- [PROMPT]:
Without the images, print all the entries below exactly as given.

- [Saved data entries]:
● ● ● ●
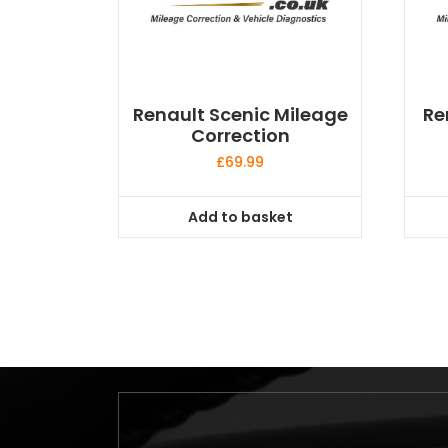
Renault Scenic Mileage
Re
Correction
£
69.99
Add to basket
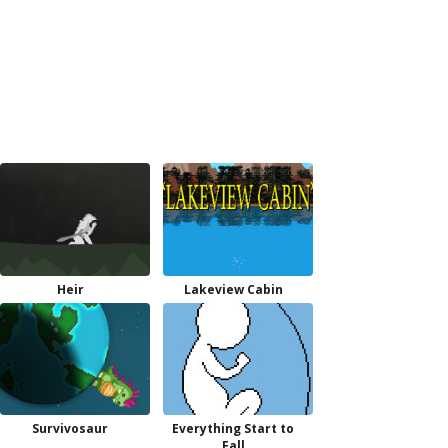
Heir
Lakeview Cabin
Survivosaur
Everything Start to
Fall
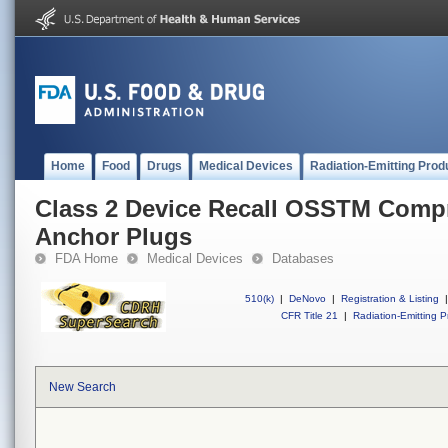
Home
Food
Drugs
Medical Devices
Radiation-Emitting Prod
Class 2 Device Recall OSSTM Comp
Anchor Plugs
FDA Home
Medical Devices
Databases
510(k)
|
DeNovo
|
Registration & Listing
|
CFR Title 21
|
Radiation-Emitting P
New Search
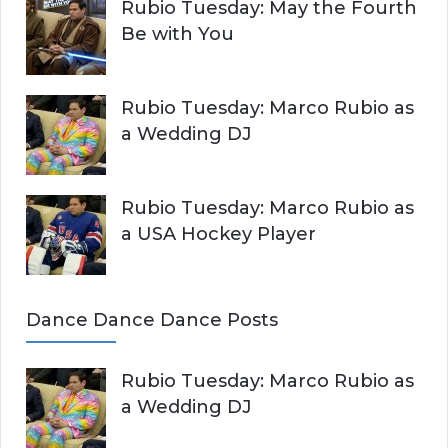
Rubio Tuesday: May the Fourth
Be with You
Rubio Tuesday: Marco Rubio as
a Wedding DJ
Rubio Tuesday: Marco Rubio as
a USA Hockey Player
Dance Dance Dance Posts
Rubio Tuesday: Marco Rubio as
a Wedding DJ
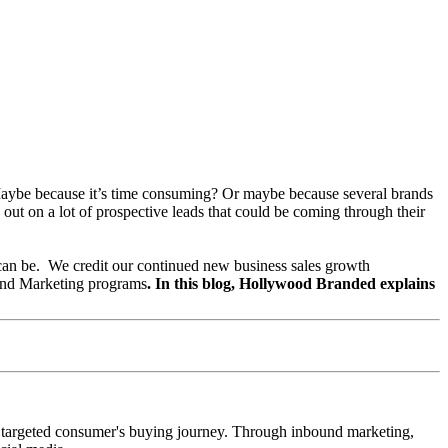
. Maybe because it’s time consuming? Or maybe because several brands
ut on a lot of prospective leads that could be coming through their
can be.
We credit our continued new business sales growth
ound Marketing programs
.
In this blog, Hollywood Branded explains
the targeted consumer's buying journey. Through inbound marketing,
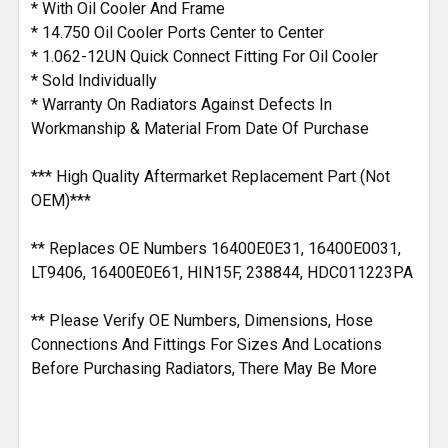
* With Oil Cooler And Frame
* 14.750 Oil Cooler Ports Center to Center
* 1.062-12UN Quick Connect Fitting For Oil Cooler
* Sold Individually
* Warranty On Radiators Against Defects In
Workmanship & Material From Date Of Purchase
*** High Quality Aftermarket Replacement Part (Not
OEM)***
** Replaces OE Numbers 16400E0E31, 16400E0031,
LT9406, 16400E0E61, HIN15F, 238844, HDC011223PA
** Please Verify OE Numbers, Dimensions, Hose
Connections And Fittings For Sizes And Locations
Before Purchasing Radiators, There May Be More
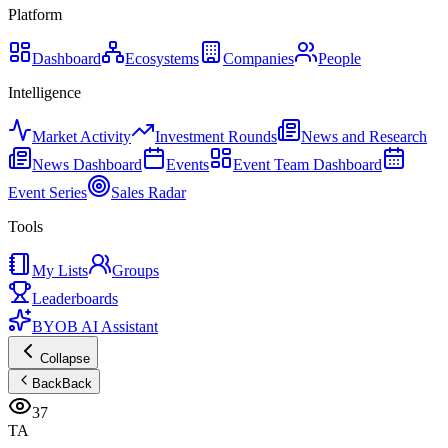
Platform
Dashboard
Ecosystems
Companies
People
Intelligence
Market Activity
Investment Rounds
News and Research
News Dashboard
Events
Event Team Dashboard
Event Series
Sales Radar
Tools
My Lists
Groups
Leaderboards
BYOB AI Assistant
Collapse
Back
Back
37
TA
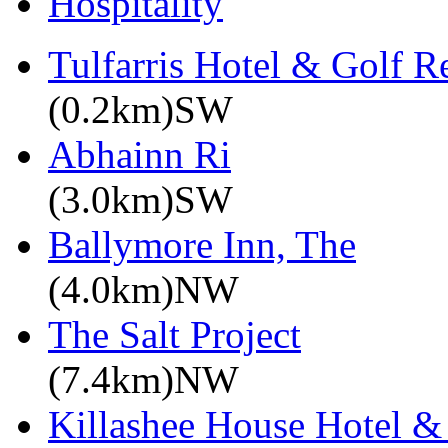
Hospitality
Tulfarris Hotel & Golf R
(0.2km)SW
Abhainn Ri
(3.0km)SW
Ballymore Inn, The
(4.0km)NW
The Salt Project
(7.4km)NW
Killashee House Hotel &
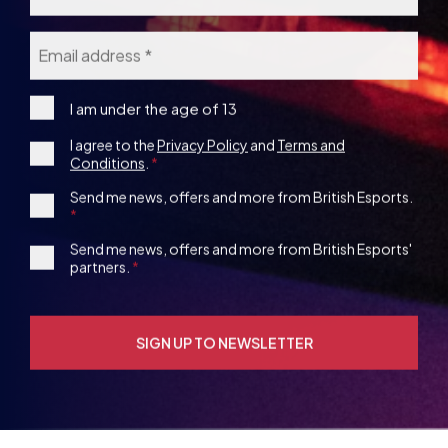
Consent
I agree to the
Privacy Policy
and
Terms and
under
Conditions
.
the
*
age
1st
Send me news, offers and more from British Esports.
13
Party
Opt-
3rd
Send me news, offers and more from British Esports'
in
partners.
Party
Opt-
in
YOU MAY ALSO BE
INTERESTED IN
VIEW ALL ARTICLES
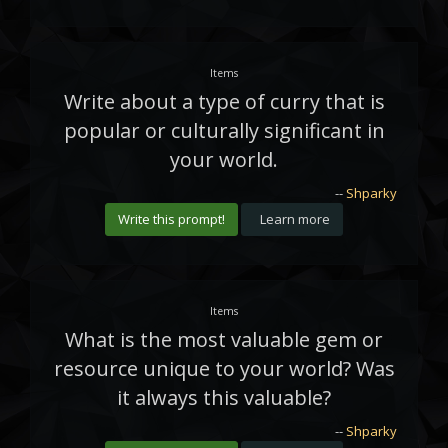
Items
Write about a type of curry that is
popular or culturally significant in
your world.
--
Shparky
Write this prompt!
Learn more
Items
What is the most valuable gem or
resource unique to your world? Was
it always this valuable?
--
Shparky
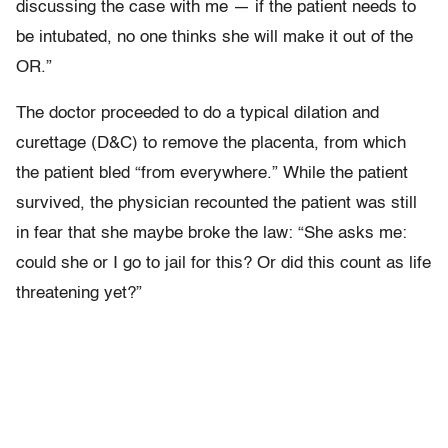
discussing the case with me — if the patient needs to
be intubated, no one thinks she will make it out of the
OR.”
The doctor proceeded to do a typical dilation and
curettage (D&C) to remove the placenta, from which
the patient bled “from everywhere.” While the patient
survived, the physician recounted the patient was still
in fear that she maybe broke the law: “She asks me:
could she or I go to jail for this? Or did this count as life
threatening yet?”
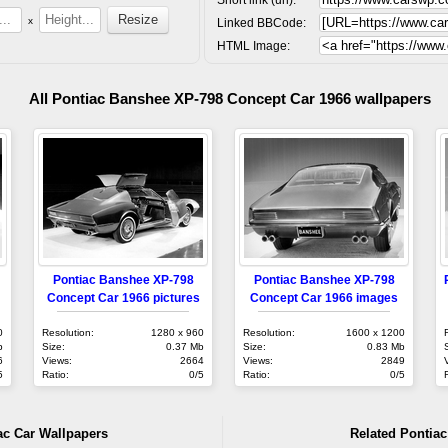
x
Linked BBCode:
HTML Image:
All Pontiac Banshee XP-798 Concept Car 1966 wallpapers
Pontiac Banshee XP-798
Pontiac Banshee XP-798
Concept Car 1966 pictures
Concept Car 1966 images
0
Resolution:
1280 x 960
Resolution:
1600 x 1200
b
Size:
0.37 Mb
Size:
0.83 Mb
6
Views:
2664
Views:
2849
5
Ratio:
0/5
Ratio:
0/5
ac Car Wallpapers
Related Pontiac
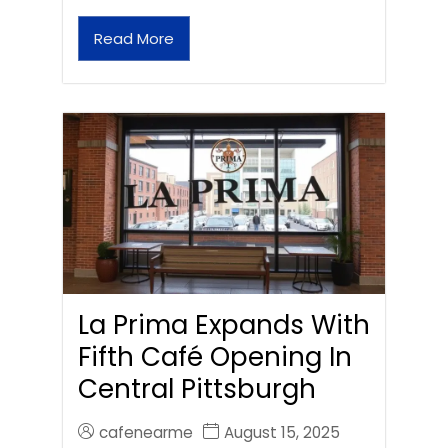
Read More
La Prima Expands With
Fifth Café Opening In
Central Pittsburgh
cafenearme
August 15, 2025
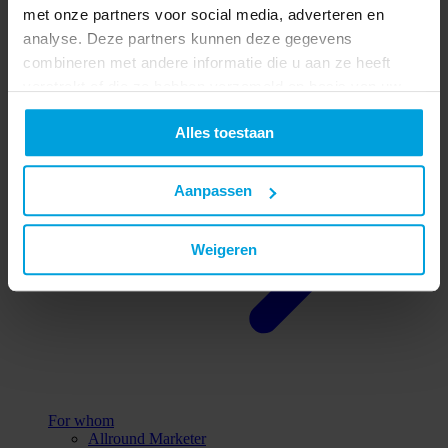
met onze partners voor social media, adverteren en
All reasons
analyse. Deze partners kunnen deze gegevens
combineren met andere informatie die u aan ze heeft
verstrekt of die ze hebben verzameld op basis van uw
gebruik van hun services.
Alles toestaan
Aanpassen
Weigeren
For whom
Allround Marketer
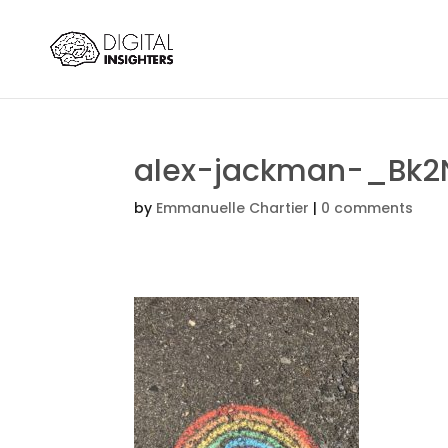
alex-jackman-_Bk2
by
Emmanuelle Chartier
|
0 comments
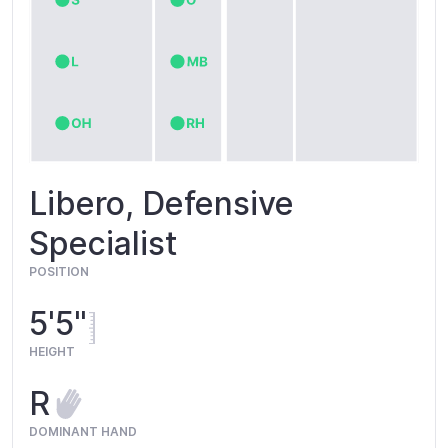
Libero, Defensive
Specialist
POSITION
5'5"
HEIGHT
R
DOMINANT HAND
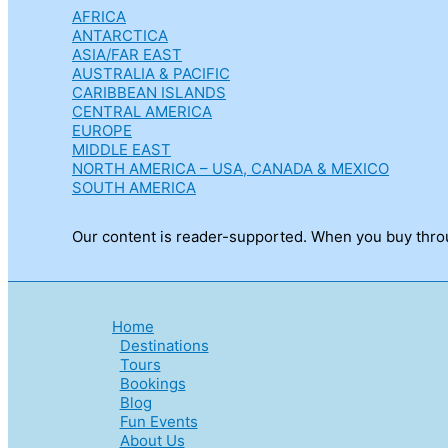
AFRICA
ANTARCTICA
ASIA/FAR EAST
AUSTRALIA & PACIFIC
CARIBBEAN ISLANDS
CENTRAL AMERICA
EUROPE
MIDDLE EAST
NORTH AMERICA – USA, CANADA & MEXICO
SOUTH AMERICA
Our content is reader-supported. When you buy throug
Home
Destinations
Tours
Bookings
Blog
Fun Events
About Us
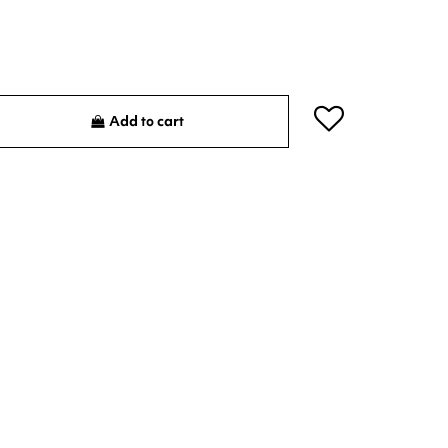
Add to cart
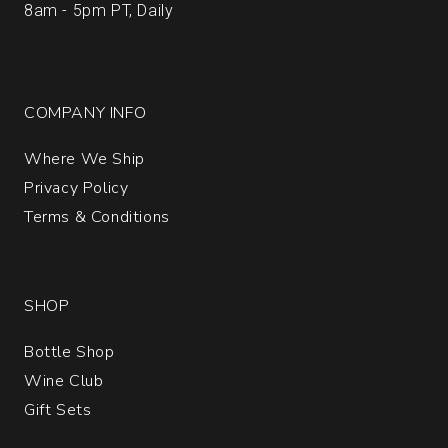
8am - 5pm PT, Daily
COMPANY INFO
Where We Ship
Privacy Policy
Terms & Conditions
SHOP
Bottle Shop
Wine Club
Gift Sets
● ● ● ●
- [FINISHED EXERCISE]:
Renault Scenic Mileage
Re
Correction
£
69.99
Add to basket
Heir
Lakeview Cabin
Survivosaur
Everything Start to
Fall
Home
Food
Drugs
Medical Devices
Radiation-Emitting Prod
Class 2 Device Recall OSSTM Comp
Anchor Plugs
FDA Home
Medical Devices
Databases
510(k)
|
DeNovo
|
Registration & Listing
|
CFR Title 21
|
Radiation-Emitting P
New Search
Rubio Tuesday: May the Fourth
Be with You
Rubio Tuesday: Marco Rubio as
a Wedding DJ
Rubio Tuesday: Marco Rubio as
a USA Hockey Player
Dance Dance Dance Posts
Rubio Tuesday: Marco Rubio as
a Wedding DJ
. Maybe because it’s time consuming? Or maybe because several brands
ut on a lot of prospective leads that could be coming through their
can be.
We credit our continued new business sales growth
ound Marketing programs
.
In this blog, Hollywood Branded explains
the targeted consumer's buying journey. Through inbound marketing,
* With Oil Cooler And Frame
* 14.750 Oil Cooler Ports Center to Center
* 1.062-12UN Quick Connect Fitting For Oil Cooler
* Sold Individually
* Warranty On Radiators Against Defects In
Workmanship & Material From Date Of Purchase
*** High Quality Aftermarket Replacement Part (Not
OEM)***
** Replaces OE Numbers 16400E0E31, 16400E0031,
LT9406, 16400E0E61, HIN15F, 238844, HDC011223PA
** Please Verify OE Numbers, Dimensions, Hose
Connections And Fittings For Sizes And Locations
Before Purchasing Radiators, There May Be More
Platform
Dashboard
Ecosystems
Companies
People
Intelligence
Market Activity
Investment Rounds
News and Research
News Dashboard
Events
Event Team Dashboard
Event Series
Sales Radar
Tools
My Lists
Groups
Leaderboards
BYOB AI Assistant
Collapse
Back
Back
37
TA
Hospitality
Tulfarris Hotel & Golf R
(0.2km)SW
Abhainn Ri
(3.0km)SW
Ballymore Inn, The
(4.0km)NW
The Salt Project
(7.4km)NW
Killashee House Hotel &
Consent
I agree to the
Privacy Policy
and
Terms and
under
Conditions
.
the
*
age
1st
Send me news, offers and more from British Esports.
13
Party
Opt-
3rd
Send me news, offers and more from British Esports'
in
partners.
Party
Opt-
in
YOU MAY ALSO BE
INTERESTED IN
VIEW ALL ARTICLES
Items
Write about a type of curry that is
popular or culturally significant in
your world.
--
Shparky
Write this prompt!
Learn more
Items
What is the most valuable gem or
resource unique to your world? Was
it always this valuable?
--
Shparky
discussing the case with me — if the patient needs to
be intubated, no one thinks she will make it out of the
OR.”
The doctor proceeded to do a typical dilation and
curettage (D&C) to remove the placenta, from which
the patient bled “from everywhere.” While the patient
survived, the physician recounted the patient was still
in fear that she maybe broke the law: “She asks me:
could she or I go to jail for this? Or did this count as life
threatening yet?”
x
Linked BBCode:
HTML Image:
All Pontiac Banshee XP-798 Concept Car 1966 wallpapers
Pontiac Banshee XP-798
Pontiac Banshee XP-798
Concept Car 1966 pictures
Concept Car 1966 images
0
Resolution:
1280 x 960
Resolution:
1600 x 1200
b
Size:
0.37 Mb
Size:
0.83 Mb
6
Views:
2664
Views:
2849
5
Ratio:
0/5
Ratio:
0/5
ac Car Wallpapers
Related Pontiac
Read More
La Prima Expands With
Fifth Café Opening In
Central Pittsburgh
cafenearme
August 15, 2025
met onze partners voor social media, adverteren en
All reasons
analyse. Deze partners kunnen deze gegevens
combineren met andere informatie die u aan ze heeft
verstrekt of die ze hebben verzameld op basis van uw
gebruik van hun services.
Alles toestaan
Aanpassen
Weigeren
For whom
Allround Marketer
alex-jackman-_Bk2
by
Emmanuelle Chartier
|
0 comments
Libero, Defensive
Specialist
POSITION
5'5"
HEIGHT
R
DOMINANT HAND
AFRICA
ANTARCTICA
ASIA/FAR EAST
AUSTRALIA & PACIFIC
CARIBBEAN ISLANDS
CENTRAL AMERICA
EUROPE
MIDDLE EAST
NORTH AMERICA – USA, CANADA & MEXICO
SOUTH AMERICA
Our content is reader-supported. When you buy throug
Home
Destinations
Tours
Bookings
Blog
Fun Events
About Us
Add to cart
8am - 5pm PT, Daily
COMPANY INFO
Where We Ship
Privacy Policy
Terms & Conditions
SHOP
Bottle Shop
Wine Club
Gift Sets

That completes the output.